In a perfect world Tony may have been able to stop the screechy CAW CAW noise that makes its way out of his throat. He's rather fond of this imperfect vale of tears, though, and so he pointedly stops nothing. "Oops, Freudian slip."
"How was that a Freudian slip?" Wilson asks, looking between them.
"I said didn't." Romanoff is still looking at the floor, but she is less tense now. She actually smiles at Wilson, which, wow, girl, got a theme going, or what? "Alright. Let's take a chance on Rogers' good judgment."
"A man can't be wrong all the time." Wilson crosses his arms and he and Romanoff share a look Tony can't decipher, so he settles for ducking into the corridor out of the living room, just because the faint sounds of retching have stopped and were supplanted by nothing. The lack of noise is a double-edged axe, sometimes it can be more worrying than a cacophony of explosions in Tony's experience. Pepper likes to say that's because it means he's thinking and thus coming up with more atrocities to commit against the common sense, and hey, she is not wrong about that.
So Tony snoops. He tries to be stealthy about that, because the last thing he needs is to walk in on, say completely out of random and nowhere, a super-soldier blowjob, augmented by a cool cybernetic hand. That would be terrible and his eyeballs might never recover.
(That is a filthy lie, his inner Pepper tells him sternly, you so want to walk in on that. You want to take notes and pictures. You want to record it on your phone and make it into your screensaver, and possibly Cap's screensaver too.
She is not wrong about that, either.)
Luckily, that’s not the case (goddamn it). Rogers is plastered to Barnes' back, with his sensible golden haircut resting on the other man's right shoulder. His arms are twined around Barnes' waist, fingers splayed. Barnes, in turn, is staring at his face in the mirror with an unmoving toothbrush hanging from his foaming mouth. The fingers of his right hand are loosely twined around the handle, and the left is resting against Rogers' forearms. He gives the toothbrush a jerk until its tip bulges his cheek out and drags it back across his teeth, before pulling it out of his mouth with a wet pop.

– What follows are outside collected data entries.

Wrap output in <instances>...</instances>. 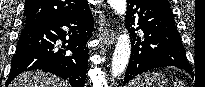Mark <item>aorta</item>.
<instances>
[{
    "label": "aorta",
    "mask_w": 205,
    "mask_h": 87,
    "mask_svg": "<svg viewBox=\"0 0 205 87\" xmlns=\"http://www.w3.org/2000/svg\"><path fill=\"white\" fill-rule=\"evenodd\" d=\"M111 8L120 16H124L126 12V0H108ZM131 53V44L129 35L123 33L119 35L111 66V74L113 78L119 77L126 69Z\"/></svg>",
    "instance_id": "obj_1"
}]
</instances>
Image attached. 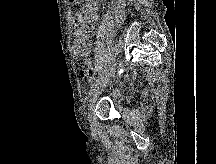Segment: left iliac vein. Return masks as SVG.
<instances>
[{
  "mask_svg": "<svg viewBox=\"0 0 216 164\" xmlns=\"http://www.w3.org/2000/svg\"><path fill=\"white\" fill-rule=\"evenodd\" d=\"M115 73V65L110 69V71L100 80L99 84L95 88V90L92 92L90 97V103L87 110V120L89 121L91 126H94V109L96 106V102L99 98V95L103 91V89L106 87L108 82L110 81V78Z\"/></svg>",
  "mask_w": 216,
  "mask_h": 164,
  "instance_id": "1",
  "label": "left iliac vein"
}]
</instances>
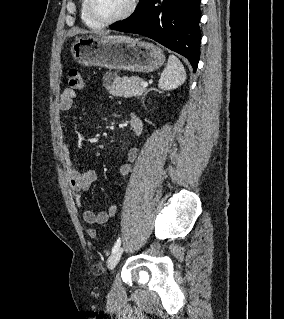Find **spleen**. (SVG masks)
<instances>
[{
	"label": "spleen",
	"instance_id": "3e777b00",
	"mask_svg": "<svg viewBox=\"0 0 284 319\" xmlns=\"http://www.w3.org/2000/svg\"><path fill=\"white\" fill-rule=\"evenodd\" d=\"M186 80V71L180 60L170 55L167 66L161 73L158 86L163 90H172L181 86Z\"/></svg>",
	"mask_w": 284,
	"mask_h": 319
}]
</instances>
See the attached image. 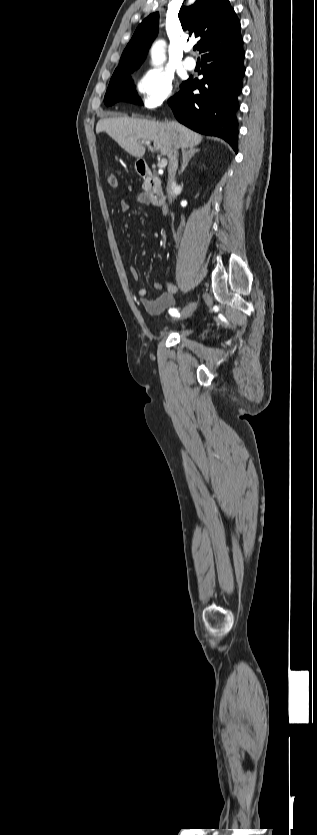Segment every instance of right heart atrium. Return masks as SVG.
I'll use <instances>...</instances> for the list:
<instances>
[{"label": "right heart atrium", "instance_id": "obj_1", "mask_svg": "<svg viewBox=\"0 0 317 835\" xmlns=\"http://www.w3.org/2000/svg\"><path fill=\"white\" fill-rule=\"evenodd\" d=\"M142 104L156 108L169 100L174 90V79L166 71L156 68L144 72L136 82Z\"/></svg>", "mask_w": 317, "mask_h": 835}]
</instances>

"Steve," he says quietly, and smiles.
Rogers looks up from what was probably a quiet contemplation of job well-done on the hickeys, and catches his man's eye in the mirror.
"Bucky," he says, and fuck damn it if it isn't only the second time Tony's ever seen him smile. Who knew it only took a goddamned miraculous resurrection from a great fall. He creeps back to the living room, where Wilson is sharing his thoughts on some weird-ass diet – is that how he stays fit? If yes Tony will happily accept a beer-belly – that ignores all the good stuff like food, and substitutes it as the stuff that you need to fill you up, but also need actual food to help down, like rice, or broth, or steamed carrots. Health nuts, seriously.

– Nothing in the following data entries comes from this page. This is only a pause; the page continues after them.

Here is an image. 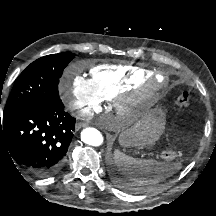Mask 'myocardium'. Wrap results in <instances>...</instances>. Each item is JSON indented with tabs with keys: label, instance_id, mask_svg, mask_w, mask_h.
I'll return each instance as SVG.
<instances>
[{
	"label": "myocardium",
	"instance_id": "myocardium-1",
	"mask_svg": "<svg viewBox=\"0 0 216 216\" xmlns=\"http://www.w3.org/2000/svg\"><path fill=\"white\" fill-rule=\"evenodd\" d=\"M166 85V79L160 75L155 74L152 76L150 81L140 88L139 92L142 94L146 91H159Z\"/></svg>",
	"mask_w": 216,
	"mask_h": 216
}]
</instances>
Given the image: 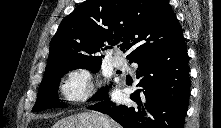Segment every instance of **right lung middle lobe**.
I'll return each mask as SVG.
<instances>
[{
    "mask_svg": "<svg viewBox=\"0 0 221 128\" xmlns=\"http://www.w3.org/2000/svg\"><path fill=\"white\" fill-rule=\"evenodd\" d=\"M102 60H70L53 66L46 67L43 80L38 90L37 101L33 107V111H42L49 108L65 107L66 105L59 102L58 86L61 77L65 73L77 68L88 69L92 72H98L101 67ZM108 93V88L99 90L92 100L101 98Z\"/></svg>",
    "mask_w": 221,
    "mask_h": 128,
    "instance_id": "1",
    "label": "right lung middle lobe"
}]
</instances>
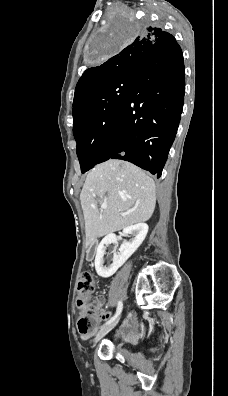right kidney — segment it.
I'll list each match as a JSON object with an SVG mask.
<instances>
[{"mask_svg": "<svg viewBox=\"0 0 228 396\" xmlns=\"http://www.w3.org/2000/svg\"><path fill=\"white\" fill-rule=\"evenodd\" d=\"M147 233L148 225L146 223H138L124 228L123 236H133V238L132 240L124 241L121 244L119 252L114 253L113 262L108 267L104 265L103 259L106 248L111 243L117 244L118 238L115 234H108L107 236H105L100 242L96 252L95 269L97 274L103 278H108L112 276L118 270V268H120L128 260V258L138 249V247L144 241Z\"/></svg>", "mask_w": 228, "mask_h": 396, "instance_id": "1", "label": "right kidney"}]
</instances>
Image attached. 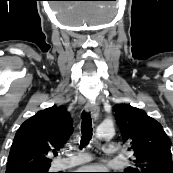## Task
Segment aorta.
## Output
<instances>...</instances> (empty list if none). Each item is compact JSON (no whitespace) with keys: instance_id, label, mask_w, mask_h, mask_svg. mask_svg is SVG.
Returning a JSON list of instances; mask_svg holds the SVG:
<instances>
[{"instance_id":"1","label":"aorta","mask_w":173,"mask_h":173,"mask_svg":"<svg viewBox=\"0 0 173 173\" xmlns=\"http://www.w3.org/2000/svg\"><path fill=\"white\" fill-rule=\"evenodd\" d=\"M96 133L99 138H111L115 134V129L112 123H102L97 127Z\"/></svg>"}]
</instances>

"So when's the food getting here?" Tony asks, rubbing his hands together. "I'm starving."
Romanoff rolls her eyes, but she gets up and between the two of them and a roll of tape they get the dining room table to stand up with only a minimal wobble. It barely manages to support the barrage of cartons filled with steaming food Wilson unloads from a cardboard box, once the peppy Chinese kid makes off with their tip, but Tony actually earned those engineering credits, and they come through. Go team MIT and the inventors of duct tape!
"So," Tony asks the table in general, but with a meaningful nod at Rogers in particular, once it's been established that plain rice and wonton soup, minus the actual wontons, makes Barnes a very happy and fulfilled sex hobo, "do you think I can take a look at that arm now?"
He's not sure he deserves having a spring roll thrown at his head, not really. But Rogers is sort of maybe smiling at him, and Romanoff is outright laughing, so he figures it can't be all bad.
Like hell he's letting it go, however.